Revisit Visual Prompt Tuning: The Expressiveness of Prompt Experts¶
Conference: ICLR 2026
arXiv: 2501.18936
Code: GitHub
Area: Multi-modal/Vision-Language Models
Keywords: Visual Prompt Tuning, Mixture-of-Experts, Parameter-Efficient Fine-Tuning, Vision Transformer, Adaptive Prompting
TL;DR¶
This work reveals the limitations of VPT from a Mixture-of-Experts (MoE) perspective—prompt experts are input-independent constant functions with limited expressiveness. VAPT is proposed to make prompt experts input-adaptive through token-wise projectors and shared feature projectors, achieving superior performance with fewer parameters and providing theoretical guarantees for optimal sample efficiency.
Background & Motivation¶
- Background: Visual Prompt Tuning (VPT) achieves parameter-efficient fine-tuning by prepending learnable prompt tokens to ViT inputs, becoming a significant branch of PEFT methods.
- Limitations of Prior Work: Theoretical understanding of VPT remains insufficient. Recently, Le et al. (2024) established a connection between attention mechanisms and MoE, revealing that each attention head can be interpreted as a combination of multiple MoE models, where VPT effectively adds new prompt experts to these MoEs.
- Key Challenge: Through the MoE lens, it is observed that pretrained experts \(f_j(\bm{X}) = W_m^{V\top} \bm{x}_j\) are linear functions of the input \(\bm{X}\), while prompt experts \(f_{N+j'}(\bm{X}) = W_m^{V\top} \bm{p}_{j'}\) are fixed constant vectors independent of the input. This asymmetry in expressiveness restricts the adaptation capability of VPT.
- Goal: Enhance the functional expressiveness of prompt experts while maintaining parameter efficiency.
- Key Insight: Design an input-adaptive prompt generation mechanism while keeping a simple functional form to support theoretical analysis.

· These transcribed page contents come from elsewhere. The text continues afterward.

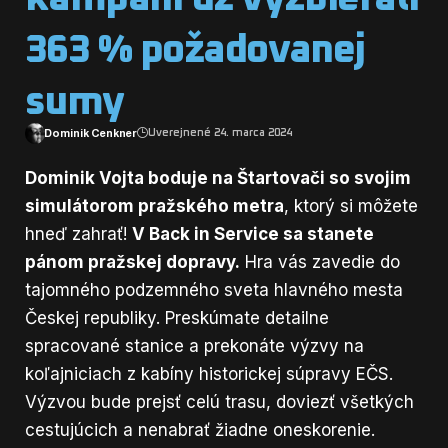
363 % požadovanej
sumy
Dominik Cenkner
Uverejnené 24. marca 2024
Dominik Vojta boduje na Štartovači so svojim
simulátorom pražského metra
, ktorý si môžete
hneď zahrať!
V Back in Service sa stanete
pánom pražskej dopravy.
Hra vás zavedie do
tajomného podzemného sveta hlavného mesta
Českej republiky. Preskúmate detailne
spracované stanice a prekonáte výzvy na
koľajniciach z kabíny historickej súpravy EČS.
Výzvou bude prejsť celú trasu, doviezť všetkých
cestujúcich a nenabrať žiadne oneskorenie.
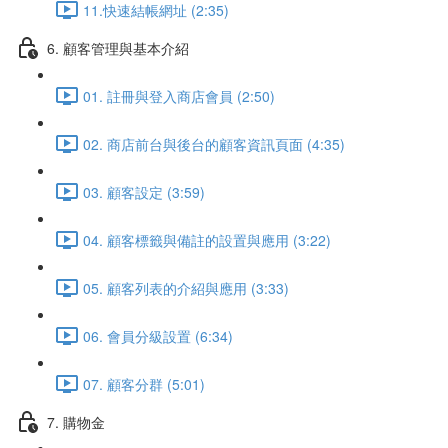
11.快速結帳網址 (2:35)
6. 顧客管理與基本介紹
01. 註冊與登入商店會員 (2:50)
02. 商店前台與後台的顧客資訊頁面 (4:35)
03. 顧客設定 (3:59)
04. 顧客標籤與備註的設置與應用 (3:22)
05. 顧客列表的介紹與應用 (3:33)
06. 會員分級設置 (6:34)
07. 顧客分群 (5:01)
7. 購物金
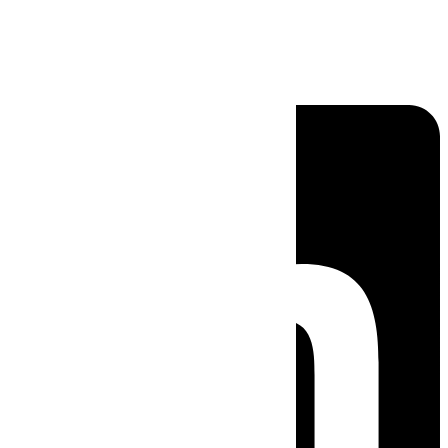
Linkedin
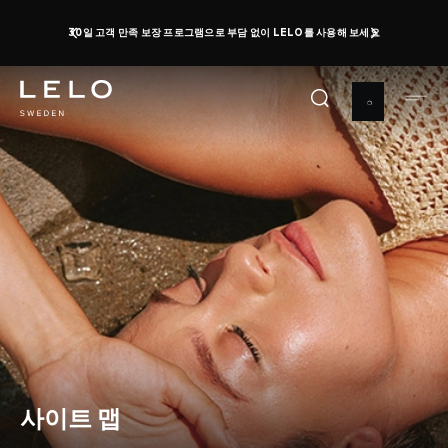
주
30일 고객 만족 보장 프로그램으로 부담 없이 LELO를 사용해 보세요
요
콘
텐
츠
로
건
너
뛰
기
사이트 맵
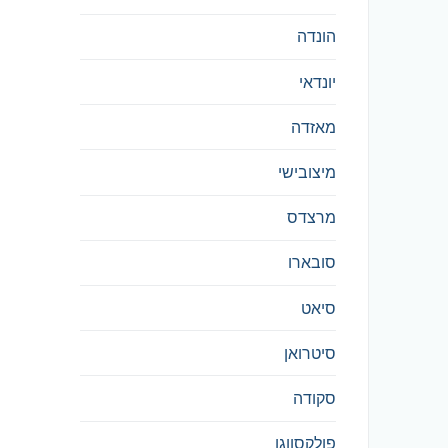
הונדה
יונדאי
מאזדה
מיצובישי
מרצדס
סובארו
סיאט
סיטרואן
סקודה
פולקסווגן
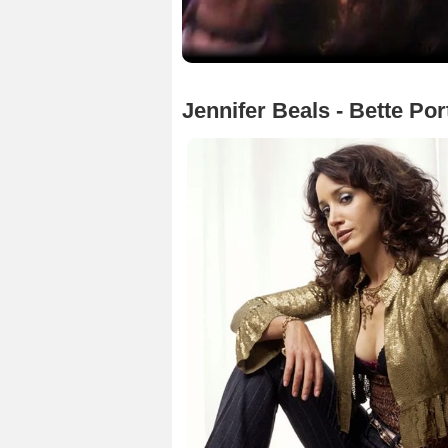
Jennifer Beals - Bette Por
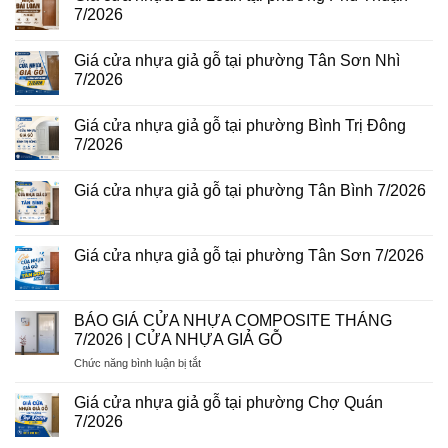
8/2026
gỗ
ở
7/2026
năm
Giá
2026
cửa
Không
nhựa
có
giả
Giá cửa nhựa giả gỗ tại phường Tân Sơn Nhì
bình
gỗ
luận
7/2026
tại
ở
phường
Giá
Không
Tam
cửa
có
Bình
Giá cửa nhựa giả gỗ tại phường Bình Trị Đông
nhựa
bình
8/2026
Đài
luận
7/2026
Loan
ở
tại
Giá
Không
phường
cửa
có
Giá cửa nhựa giả gỗ tại phường Tân Bình 7/2026
Phú
nhựa
bình
Thuận
giả
luận
Không
7/2026
gỗ
ở
có
tại
Giá
bình
phường
cửa
luận
Giá cửa nhựa giả gỗ tại phường Tân Sơn 7/2026
Tân
nhựa
ở
Sơn
giả
Giá
Không
Nhì
gỗ
cửa
có
7/2026
tại
nhựa
bình
phường
giả
luận
BÁO GIÁ CỬA NHỰA COMPOSITE THÁNG
Bình
gỗ
ở
Trị
7/2026 | CỬA NHỰA GIẢ GỖ
tại
Giá
Đông
phường
cửa
7/2026
ở
Chức năng bình luận bị tắt
Tân
nhựa
Bình
giả
BÁO
7/2026
gỗ
GIÁ
Giá cửa nhựa giả gỗ tại phường Chợ Quán
tại
CỬA
phường
7/2026
NHỰA
Tân
Không
Sơn
COMPOSITE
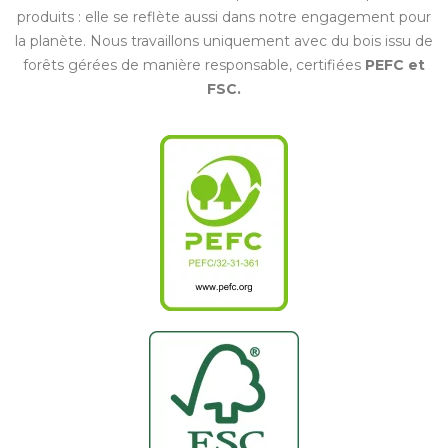
produits : elle se reflète aussi dans notre engagement pour
la planète. Nous travaillons uniquement avec du bois issu de
forêts gérées de manière responsable, certifiées
PEFC et
FSC.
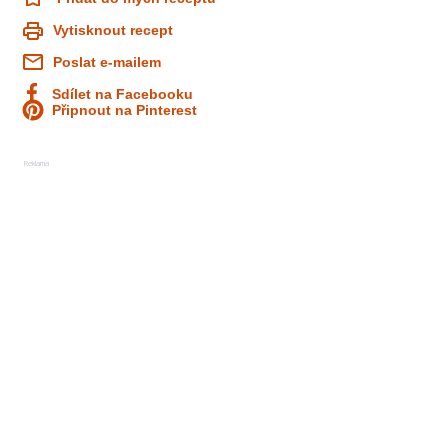
Vytisknout recept
Poslat e-mailem
Sdílet na Facebooku
Připnout na Pinterest
Reklama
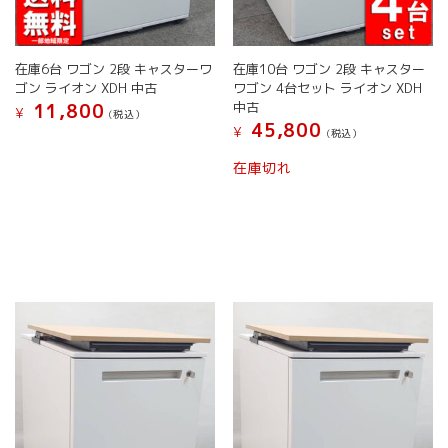
ま
ま
す。
す。
オ
オ
在庫6台 ワゴン 2段 キャスターワ
在庫10台 ワゴン 2段 キャスター
プ
プ
ゴン ライオン XDH 中古
ワゴン 4台セット ライオン XDH
シ
シ
中古
11,800
¥
ョ
ョ
(税込）
45,800
¥
(税込）
ン
ン
こ
は
は
こ
の
在庫切れ
商
商
の
商
品
品
商
品
ペ
ペ
品
に
ー
ー
に
は
ジ
ジ
は
複
か
か
複
数
ら
ら
数
の
選
選
の
バ
択
択
バ
リ
で
で
リ
エ
き
き
エ
ー
ま
ま
ー
シ
す
す
シ
ョ
ョ
ン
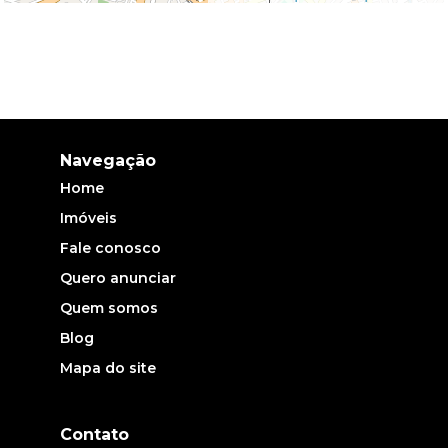
Navegação
Home
Imóveis
Fale conosco
Quero anunciar
Quem somos
Blog
Mapa do site
Contato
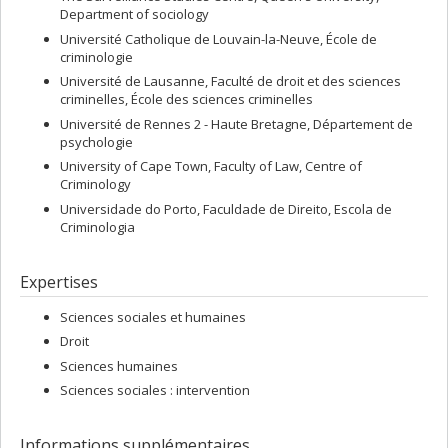
Department of sociology
Université Catholique de Louvain-la-Neuve, École de
criminologie
Université de Lausanne, Faculté de droit et des sciences
criminelles, École des sciences criminelles
Université de Rennes 2 - Haute Bretagne, Département de
psychologie
University of Cape Town, Faculty of Law, Centre of
Criminology
Universidade do Porto, Faculdade de Direito, Escola de
Criminologia
Expertises
Sciences sociales et humaines
Droit
Sciences humaines
Sciences sociales : intervention
Informations supplémentaires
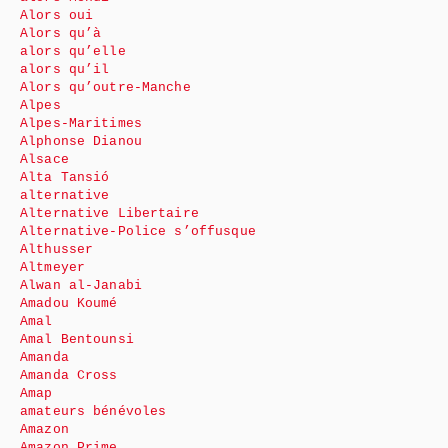
Alors oui
Alors qu’à
alors qu’elle
alors qu’il
Alors qu’outre-Manche
Alpes
Alpes-Maritimes
Alphonse Dianou
Alsace
Alta Tansió
alternative
Alternative Libertaire
Alternative-Police s’offusque
Althusser
Altmeyer
Alwan al-Janabi
Amadou Koumé
Amal
Amal Bentounsi
Amanda
Amanda Cross
Amap
amateurs bénévoles
Amazon
Amazon Prime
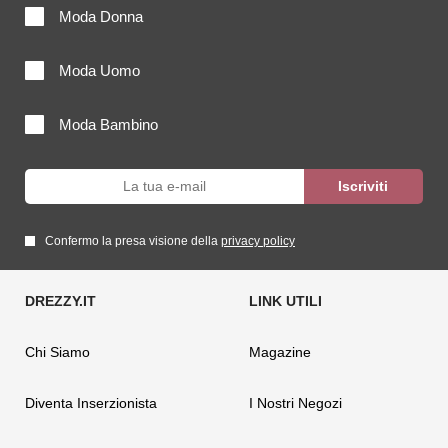
Moda Donna
Moda Uomo
Moda Bambino
Confermo la presa visione della
privacy policy
Chi Siamo
Magazine
Diventa Inserzionista
I Nostri Negozi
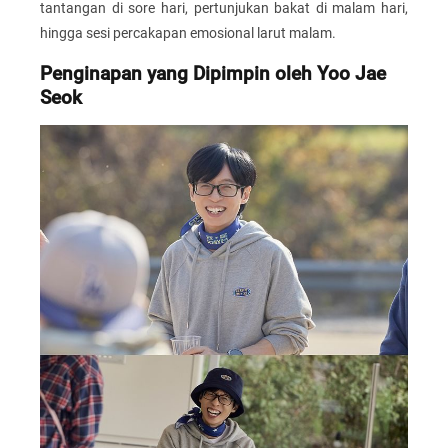
tantangan di sore hari, pertunjukan bakat di malam hari,
hingga sesi percakapan emosional larut malam.
Penginapan yang Dipimpin oleh Yoo Jae
Seok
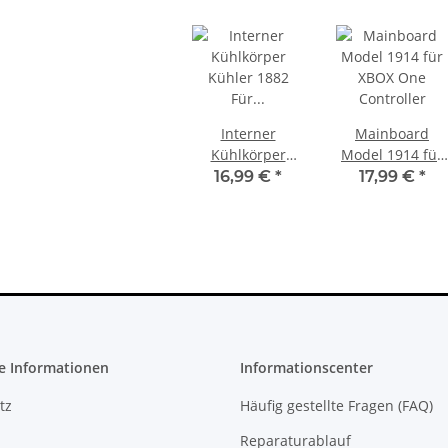
 220V 135
PS3 Playstation 3 Laufwerk
 neuXBOX
Flachband Flex Kabel für KES
il
KEM 450DAA 450EAA Laser Slim
4,79 €
*
Interner
Mainboard
Kühlkörper
Model 1914 für
Kühler 1882 Für
XBOX One
16,99 €
*
17,99 €
*
Microsoft Xbox
Controller
Series X -
e Informationen
Informationscenter
tz
Häufig gestellte Fragen (FAQ)
Reparaturablauf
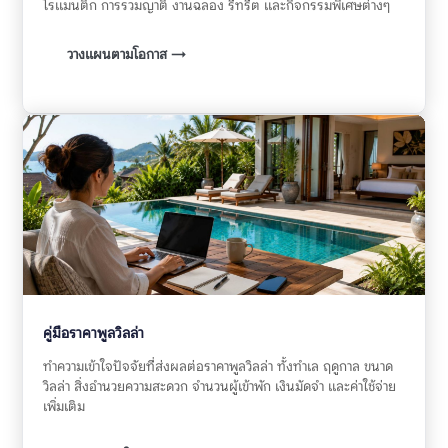
โรแมนติก การรวมญาติ งานฉลอง รีทรีต และกิจกรรมพิเศษต่างๆ
วางแผนตามโอกาส →
คู่มือราคาพูลวิลล่า
ทำความเข้าใจปัจจัยที่ส่งผลต่อราคาพูลวิลล่า ทั้งทำเล ฤดูกาล ขนาด
วิลล่า สิ่งอำนวยความสะดวก จำนวนผู้เข้าพัก เงินมัดจำ และค่าใช้จ่าย
เพิ่มเติม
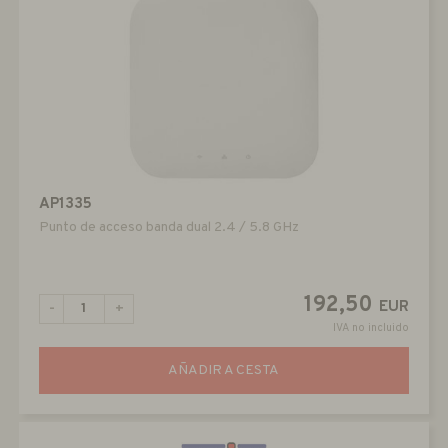
AP1335
Punto de acceso banda dual 2.4 / 5.8 GHz
192,50
EUR
-
+
IVA no incluido
AÑADIR A CESTA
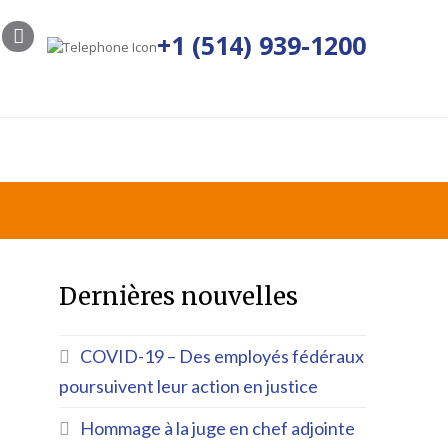
+1 (514) 939-1200
OGUE
JOINDRE
FRANÇAIS
Dernières nouvelles
COVID-19 – Des employés fédéraux
poursuivent leur action en justice
Hommage à la juge en chef adjointe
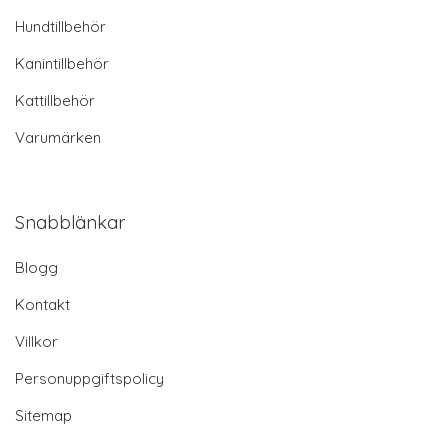
Hundtillbehör
Kanintillbehör
Kattillbehör
Varumärken
Snabblänkar
Blogg
Kontakt
Villkor
Personuppgiftspolicy
Sitemap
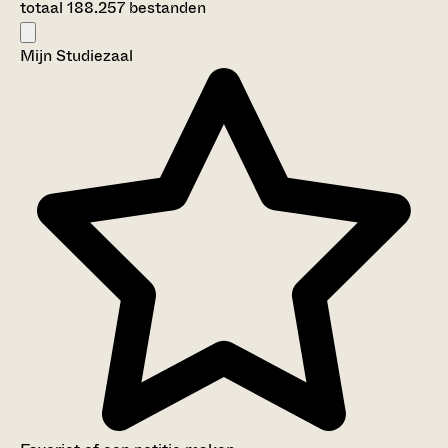
totaal 188.257 bestanden
Mijn Studiezaal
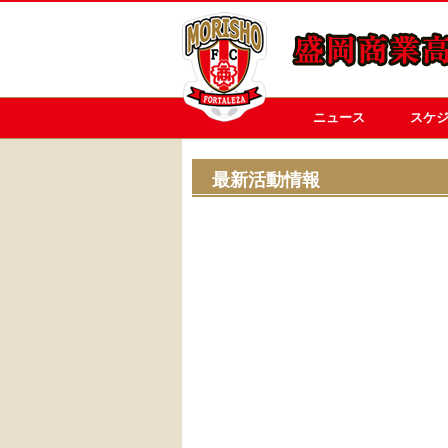
ニュース
スケ
最新活動情報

- Core Idea: Utilize a token-wise projector to aggregate global features and a shared MLP projector to generate adaptive prompts, upgrading prompt experts from constant functions to non-linear functions of the input.
Method¶
Overall Architecture¶
The core problem VAPT addresses is that prompt tokens in VPT are fixed vectors independent of the input. From an MoE perspective, their corresponding prompt experts degenerate into constant functions with limited expressiveness. VAPT replaces "fixed prompts" with "input-dependent prompts" by inserting a VAPT module into each ViT block. This module reads the current layer's input \(\tilde{\bm{X}}^{(l)}\) and generates layer-specific prompt tokens \(\bm{P}^{(l)}\) on the fly. The pipeline involves: restoring features to a feature map, encoding local space via a channel-wise convolution, aggregating into a global description vector per prompt via a token-wise projector, and finally applying a non-linear transformation through a bottleneck MLP shared across all layers. The first two steps are linear aggregations, while the last step introduces non-linearity, enabling the prompt expert to become a non-linear function of the input while remaining mathematically tractable.
flowchart TD
A["Input features of l-th ViT block"] --> B["LayerNorm + reshape<br/>Restore to feature map X_img"]
subgraph TWP["Token-wise Projector + Channel-wise Conv"]
direction TB
B --> C["Channel-wise Conv<br/>Shared K×K kernel for local space"]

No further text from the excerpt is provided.